DAYTONA BEACH, Fla. - Catching sexual predators before they strike again. It's part of the mission behind a statewide initiative to test thousands of backlogged rape kits across Florida.
"It is a huge problem in American policing today - that DNA turnaround," said Volusia County Sheriff Mike Chitwood. "Sex offenders don't offend one time in their life, they offend and they re-offend and they offend until they get caught. And the most powerful tool we have as a community to protect ourselves is DNA."
The state’s lead agency for getting DNA from rape kits tested is the Florida Department of Law Enforcement, or FDLE.
Two years ago, the agency began processing a massive backlog of Sexual Assault Kits (SAKs) that were collected from victims but never tested. Just how many kits? About 8,600.
"A victim's need for justice doesn't exhaust with time," said Danny Banks, special agent in charge at the Florida Department of Law Enforcement (FDLE). "When we've got a victim out there that has the right to have their case solved, it's our responsibility to do everything we can to get them to that point of justice."
The same year the agency started its surge to clear old cases, the Florida Legislature passed a law requiring all new SAKs to be processed by a lab within 120 days. In essence, the FDLE was not only trying to play catch-up with old cases, but was now faced with a new state-mandated deadline to make sure all types of DNA evidence is processed in a timely manner. How many new kits needed to be tested: about 4,000 since July of 2016.
"Never should there be a time where a victim is waiting months and months and months for a solution to their crime - or even anybody to look at it," said Banks.
According to the Florida attorney general's website, testing the sexual assault kits will allow DNA information to be uploaded into state and federal criminal databases to potentially solve cold cases, and identify serial rapists and murderers who commit crimes across multiple jurisdictions.
Prior to the 2016 law, Florida did not require rape kits to be tested. But now law enforcement agencies have 30 days from the start of their investigations to submit their evidence.
The FDLE confirms to News 6 that of the 3,987 SAKs collected since July 2016, the agency has processed 3,281 (as of the end of January), a bit more than 80% of the kits. Of the 8,600 backlogged cases, the state has already tested 6,161 of them – a completion rate of almost 72%.
"Our average turnaround time on those cases right now here in Orlando is less than 80 days," Banks told News 6. "That's important to solving crimes. That's important to getting real bad people off the street quickly."
Banks says eradicating this backlog is their highest priority at the state labs. He says that the FDLEhopes to get the rest of the 2,400+-plus outstanding SAKs processed well before June 2019.
"For everyone who's a part of this, that's a success," added Banks.

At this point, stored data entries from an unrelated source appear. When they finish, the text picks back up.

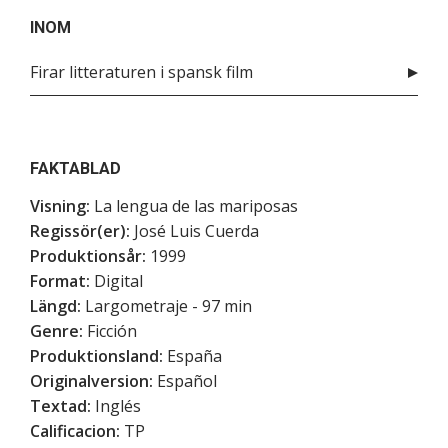
INOM
Firar litteraturen i spansk film
FAKTABLAD
Visning:
La lengua de las mariposas
Regissör(er):
José Luis Cuerda
Produktionsår:
1999
Format:
Digital
Längd:
Largometraje - 97 min
Genre:
Ficción
Produktionsland:
España
Originalversion:
Español
Textad:
Inglés
Calificacion:
TP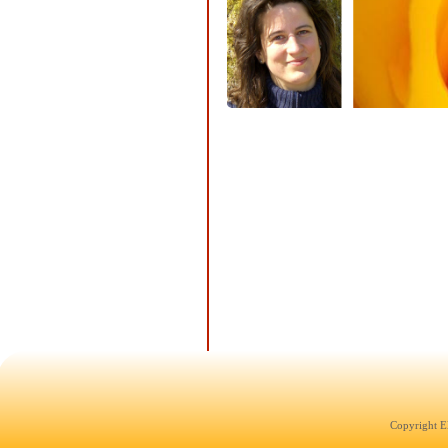
Copyright E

CODIS Hits Out of the aforementioned 6,161 SAKs tested, 1,461 of them resulted in a CODIS hit.
CODIS is the Combined DNA Index System, a criminal justice DNA database run by the FBI. A hit means someone's DNA has matched that of a previously indexed known offender.
"Sometimes that immediate result of our analysis gives them the ability to immediately arrest the suspect," said Banks. "Sometimes it’s just a lead for them."
According to Chitwood, more than 200 untested rape kits were sent from his county to the FDLE when the new initiative started. Two of them led to major breakthroughs.
"Last year we got a hit on a 20-year-old gang rape, and now this year we got a hit on a 10-year-old rape," said Sheriff Chitwood.
Chitwood says oftentimes law enforcement can bog down the line of evidence to be tested by sending off every single case, even those involving known perpetrators. His solution: be more selective and have the attorney general prioritize all unknown rape suspect cases first, and then test the other cases in subsequent order.
"We should be rushing to send off the unknown suspect because that's your serial killer, that's your serial rapist," said Sheriff Chitwood. "The guy who you know who did it, he ain't going nowhere."
Banks adds that the FDLE is well on its way to having all the backlogged kits tested by the June 2019 deadline set by the state. One reason they’ve been able to get through so many cases: funding to outsource some of the work to private labs.
"Too often we are asked to do more with less," said Banks. "This is an example of us being asked to do more with more."
Angela Starke, who handles communications for the FDLE, confirms to News 6 there are three private labs assisting FDLE with the backlog in addition to the six statewide agency labs serving seven regions of Tallahassee, Pensacola, Jacksonville, Orlando, Tampa Bay, Fort Myers and Miami.
Banks says the Florida Legislature allocated more than $2.3 million to get this monumental task done, which allowed the FDLE to get the extra resources to work through the backlog and get the DNA results and evidence back to law enforcement as quickly as possible.